An improvised performance of a guitarist playing together with an artificial agent controlling the live sound processing like a toddler playing around with its parent's effects pedals
This performance features the coadaptive audiovisual instrument CAVI for collaborative human-machine improvisation. The system details are presented in a related paper submission for this year’s NIME, entitled “CAVI: A Coadaptive Audiovisual Instrument–Composition” . Briefly, CAVI tracks muscle and motion data of a performer's actions and uses deep learning to generate control signals used in a live sound processing system based on layered time-based effects modules. In addition, CAVI also has a virtual body that is present visually on stage (Image 1).
The artistic motivation of the project is related to how elements of surprise can emerge between a human performer and a computer-based musical agent. We explore this through CAVI, which builds on a dataset collected in a previous laboratory study of the sound-producing actions of guitarists . The particular dataset used in this project consists of electromyogram (EMG) and acceleration (ACC) data of thirty-three guitarists playing a number of basic sound-producing actions (impulsive, sustained, and iterative) and free improvisations. In the performance setup, CAVI continuously monitors the data streamed from a Myo armband located on the right forearm of the guitarist, which consists of 4-channel EMG and 3-channel ACC data. These data streams are used to generate new control signals akin to what will likely come next (Image 2).
CAVI is concerned with (1) how musical agents can interact with a performer’s body motion and (2) how artists can diversify performance repertoires using AI technologies. This results in serendipitous performances, based on the interaction between the human guitarist and the artificial agent. Video 1 is a recording of the premiere of CAVI in 2021, featuring a human performer that had little experience with the system prior to the concert. For this NIME performance, CAVI’s creator will perform with the system, using improved mappings, model optimization, sound mix, and spatialization. We will also include the Self-playing Guitars that were presented as part of an online installation, Strings On-Line, during NIME 2020 (Video 2). In doing so, we aim to address this year’s special call for music option, “NIME with a story,” and enhance the piece’s multi-agent structure using acoustic guitars that interact with the environment autonomously via Bela boards, actuators, and sound and motion sensors. Thus, the final performance setup will comprise an electric guitarist human performer, a virtual agent responsible for live sound processing, and six self-playing guitars.
“New NIME” - traditional NIME music sessions aimed at showcasing pieces performed or composed with new interfaces for musical expression.
NIME with a story - dedicated to NIMEs that have been presented before.
Imagine playing your electric guitar through effects pedals while someone else is tweaking the pedal knobs. What if that person was a toddler with limited motor abilities and without a deeper understanding of your musical intentions. Would you be annoyed or waive the control and enjoy playing together?
CAVI is a coadaptive audiovisual instrument based on artificial intelligence (AI). It generates its own control signals based on muscle and motion data of the human performer's actions. The generated control signals automate the live sound processing of the human performer’s instrumental sound. CAVI also manifests through an animated virtual body. For this NIME performance, CAVI’s creator will perform with the system. The performance will also feature the Self-playing Guitars that were used in an interactive installation during NIME 2020. These guitars interact with the environment autonomously through onboard computers, sensors, and actuators.
CAVI is still developing and learning, and its capabilities can at the moment best be described as a musical AI “toddler.” Its emerging human-machine interactions cruise on the limits between enriching vs. competing. The main drive is to challenge the guitarist’s embodied knowledge and musical intentions. CAVI aims to invite the NIME audience to rethink this year’s theme, “decolonizing musical interfaces,” through an instrument–composition that breaks with the traditional Western notions of authorship and control in music composition and performance.

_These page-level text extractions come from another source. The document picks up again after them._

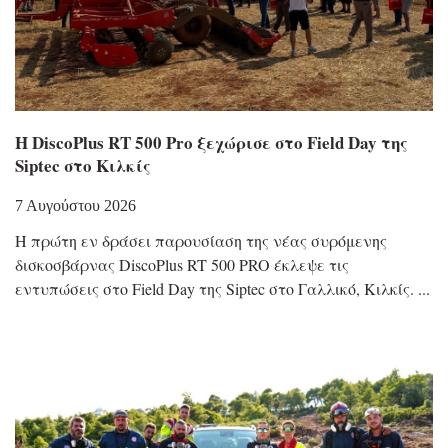
Η DiscoPlus RT 500 Pro ξεχώρισε στο Field Day της
Siptec στο Κιλκίς
7 Αυγούστου 2026
Η πρώτη εν δράσει παρουσίαση της νέας συρόμενης
δισκοσβάρνας DiscoPlus RT 500 PRO έκλεψε τις
εντυπώσεις στο Field Day της Siptec στο Γαλλικό, Κιλκίς.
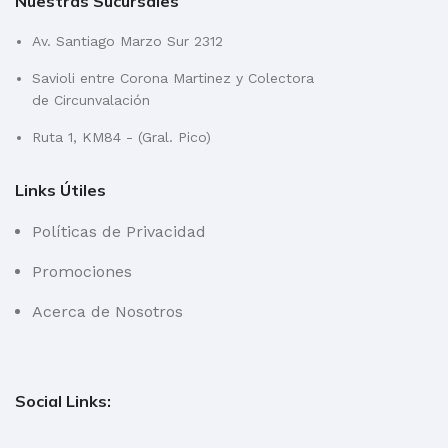
Nuestras Sucursales
Av. Santiago Marzo Sur 2312
Savioli entre Corona Martinez y Colectora
de Circunvalación
Ruta 1, KM84 - (Gral. Pico)
Links Útiles
Políticas de Privacidad
Promociones
Acerca de Nosotros
Social Links:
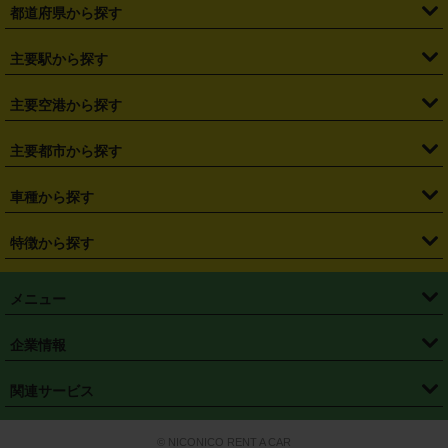
都道府県から探す
・
北海道
・
青森県
・
岩手県
・
宮城県
・
秋田県
・
山形県
主要駅から探す
・
福島県
・
東京都
・
神奈川県
・
埼玉県
・
千葉県
・
茨城県
・
札幌駅
・
仙台駅
・
新宿駅
・
池袋駅
・
渋谷駅
・
東京駅
主要空港から探す
・
栃木県
・
群馬県
・
山梨県
・
愛知県
・
静岡県
・
岐阜県
・
横浜駅
・
川崎駅
・
大宮駅
・
西船橋駅
・
柏駅
・
名古屋駅
・
新千歳空港
・
仙台空港
主要都市から探す
・
長野県
・
新潟県
・
富山県
・
石川県
・
福井県
・
大阪府
・
大阪駅
・
難波駅
・
三宮駅
・
京都駅
・
広島駅
・
博多駅
・
成田空港
・
羽田空港
・
兵庫県
・
京都府
・
滋賀県
・
和歌山県
・
奈良県
・
三重県
・
札幌市
・
仙台市
車種から探す
・
熊本駅
・
那覇空港駅
・
中部国際空港セントレア
・
関西国際空港
・
鳥取県
・
島根県
・
岡山県
・
広島県
・
山口県
・
徳島県
・
千葉市
・
さいたま市
・
軽自動車
・
コンパクトカー
・
ステーションワゴン・セダン
特徴から探す
・
大阪国際空港（伊丹空港）
・
神戸空港
・
香川県
・
愛媛県
・
高知県
・
福岡県
・
佐賀県
・
長崎県
・
横浜市
・
川崎市
・
ミニバン・ワンボックス
・
高級ミニバン・ワンボックス
・
SUV
・
岡山空港
・
徳島空港
・
ハイブリッド
・
宅配レンタカー
・
ETCカードレンタル
・
熊本県
・
大分県
・
宮崎県
・
鹿児島県
・
沖縄県
・
相模原市
・
新潟市
メニュー
・
軽トラック・商用バン
・
福岡空港
・
鹿児島空港
・
長期レンタル
・
深夜時間帯レンタル
・
免責補償プラス
・
静岡市
・
浜松市
・
・
トラック・バン
トップページ
・
はじめての方へ
・
ご利用案内
(タウンエースバン、ライトエースバン等)
企業情報
・
那覇空港
・
パーフェクト補償
・
スタッドレスタイヤ
・
直前予約
・
名古屋市
・
京都市
・
・
トラック・バン
ベストレート保証
・
予約から返却まで
・
・
店舗オリジナル
利用シーン別ガイ
(ハイエースバン・キャラバン等)
・
・
ニコパス(アプリ)
会社概要
・
ニュース
・
国際運転免許証
・
フランチャイズ募集
・
営業時間外返却サービス
・
個人情報保護
関連サービス
・
大阪市
・
堺市
ド
・
・
レッカー搬送サービス
カスタマーハラスメントに対する基本方針
・
神戸市
・
岡山市
・
・
車種・料金
カーリースなら「定額ニコノリパック」
・
店舗を探す
・
キャンペーン
© NICONICO RENT A CAR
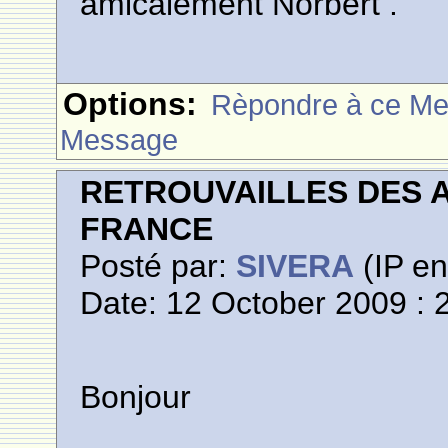
amicalement Norbert .
Options:
Rèpondre à ce M
Message
RETROUVAILLES DES 
FRANCE
Posté par:
SIVERA
(IP en
Date: 12 October 2009 : 
Bonjour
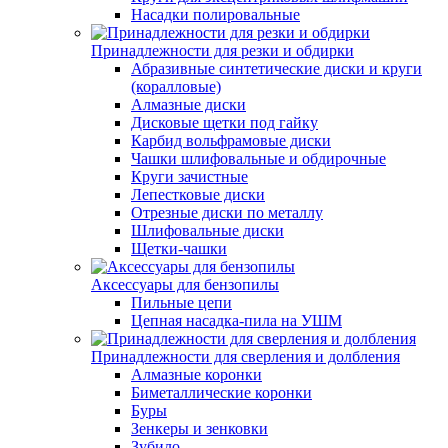
Насадки полировальные
Принадлежности для резки и обдирки
Абразивные синтетические диски и круги
(коралловые)
Алмазные диски
Дисковые щетки под гайку
Карбид вольфрамовые диски
Чашки шлифовальные и обдирочные
Круги зачистные
Лепестковые диски
Отрезные диски по металлу
Шлифовальные диски
Щетки-чашки
Аксессуары для бензопилы
Пильные цепи
Цепная насадка-пила на УШМ
Принадлежности для сверления и долбления
Алмазные коронки
Биметаллические коронки
Буры
Зенкеры и зенковки
Зубило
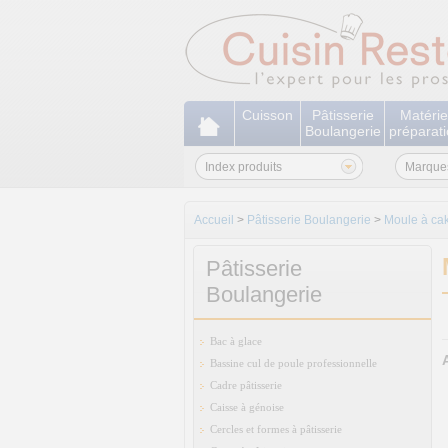
Cuisson
Pâtisserie
Matérie
Boulangerie
préparat
Index produits
Marque
Accueil
>
Pâtisserie Boulangerie
>
Moule à ca
Pâtisserie
Boulangerie
Bac à glace
Bassine cul de poule professionnelle
Cadre pâtisserie
Caisse à génoise
Cercles et formes à pâtisserie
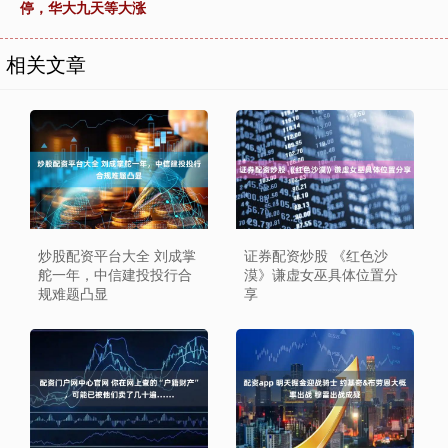
停，华大九天等大涨
相关文章
炒股配资平台大全 刘成掌
证券配资炒股 《红色沙
舵一年，中信建投投行合
漠》谦虚女巫具体位置分
规难题凸显
享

The training dataset of CAVI was collected through a series of recording sessions as part of an experiment for an ongoing study. We recruited participants through an online invitation published at the University of Oslo and announced the experiment in various communication channels. Such a recruitment method had some consequences. The diversity of participants was limited to whoever volunteered. Unfortunately, we only had one female participant. In addition, the recruitment award (a gift car worth approx. €30) did not appeal to professional musicians. The thirty-six participants who took part in the study were primarily semi-professional musicians and music students. CAVI is built on the idea of predicting the performer’s next move. However, such dataset limitations should be considered obstacles to generalizing the statistical results.
Before conducting the experiments, we obtained ethical approval from the Norwegian Center for Research Data (NSD), Project Number 872789. The datasets and codes for running all experiments have been released online. That makes the work comply with open access and open data principles.
This work was partially supported by the Research Council of Norway (project 262762) and NordForsk (project 86892).